Любшин действительно хорошо знал здесь всех и каждого. Отвечал без натуги, явно не фантазировал. В сущности, он неплохой специалист, особенно для пенсионера. Хватка есть. Но воры его переиграли, переиграли… Такой прокол из биографии не вычеркнешь.
Подходящий кабинет для Пронина быстро нашелся. Работать там действительно было удобно – теневая сторона, магнитофон, пишущая машинка, карандаши, бумаги, удобный стол. Толстая папка с разработками на завтрашних немцев – почти о каждом была известна вся подноготная. В любой момент можно вызвать машинистку. Есть возможность и допросы вести, и поразмышлять в одиночестве. И действительно – тишина, толстые стены.
Пронин позвонил в контору.
– Да. Пока всё понятно только в общих чертах. К сожалению, оплошность исключена, это воровство. Да. Любшин мне нужен, пока не трогайте его. Прошу прислать группу криминалистов – человека четыре. Территория тут большая, всё нужно обследовать уже сегодня. Пальчики, следы. Я запретил уборку, наводить лоск будут ночью. Завтра выставка продолжается. И даже намечена экскурсия западногерманских туристов. Мы, к сожалению, не можем бесконечно хозяйничать в этом музее.

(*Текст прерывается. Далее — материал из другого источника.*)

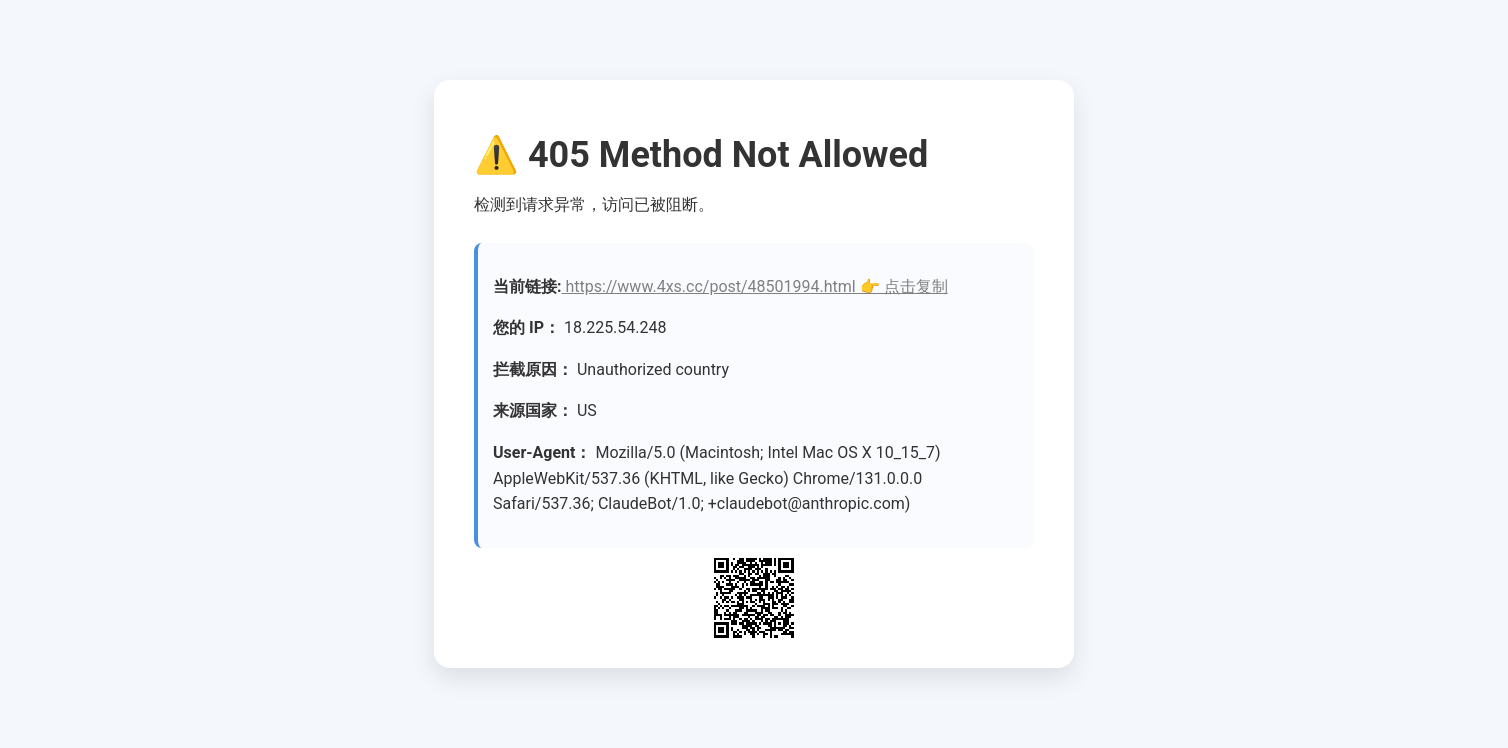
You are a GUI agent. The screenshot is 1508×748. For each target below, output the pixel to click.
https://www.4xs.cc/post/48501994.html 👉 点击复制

Пронин повесил трубку, принялся листать каталог выставки. Что там пишут про этого Луку? История детективная, в нем совсем недавно опознали кисть Хальса. Зато сейчас это официально признано всем миром. Этот художник редко обращался к религиозным мотивам, тем ценнее его евангелисты. Гордость одесского музея. А Лука – самая самобытная работа из четырех. Ну, конечно, кто бы стал воровать не самую самобытную? Жизнь – штука логичная, на том и стоим. Хотя прямолинейная логика у преступников часто соседствует с логикой парадокса.
Домой, на Кузнецкий, Пронин вернулся поздно, после полуночи. Всё прохаживался по залам Пушкинского музея, беседовал с криминалистами, которые зафиксировали, кажется, все следы и пятна на полу, коврах и стенах – в особенности поблизости от пропавшего Хальса.
Обессиленный, он повалился на диван. К счастью, телефон на длинном проводе стоял рядышком, на журнальном столице. Пронин набрал Кирия – своего верного ученика, уже носившего полковничьи погоны. С давних пор он привык называть его по фамилии. Уж так между ними повелось.
– Кирий? Не спишь?
– Не сплю, Иван Николаевич, чай с женой пьем.
– Поздновато. Ну, да ладно. Завтра в Пушкинский музей немецкая делегация прибывает. В пять утра мне должны доставить полную информацию о каждом из них. Она у тебя уже имеется?
– К пяти утра будет, Иван Николаевич.
– Если что – меня не будить, оставьте у Агаши. Ну, это ты знаешь.
Пронин выпил полстакану остывшего чаю, укрылся пледом – и минут за пятнадцать глубоко уснул. Спал, не просыпаясь, а потом вздрогнул, проснулся, поглядел на часы – шесть. Отлично. Кирий, вероятно, уже всё прислал. Пронин прошел на кухню. Так и есть. Агаша оставила на столе толстенную папку – там и фотографии, и газетные вырезки, и машинописные листы – на русском, на немецком. Всё, что нужно, вполне основательно. Пронин зевнул. Он выспался, но еще хотелось немного подремать. Нет уж. Хлебнув теплого Агашиного клюквенного морсу, он прошел в кабинет и занялся изучением папки.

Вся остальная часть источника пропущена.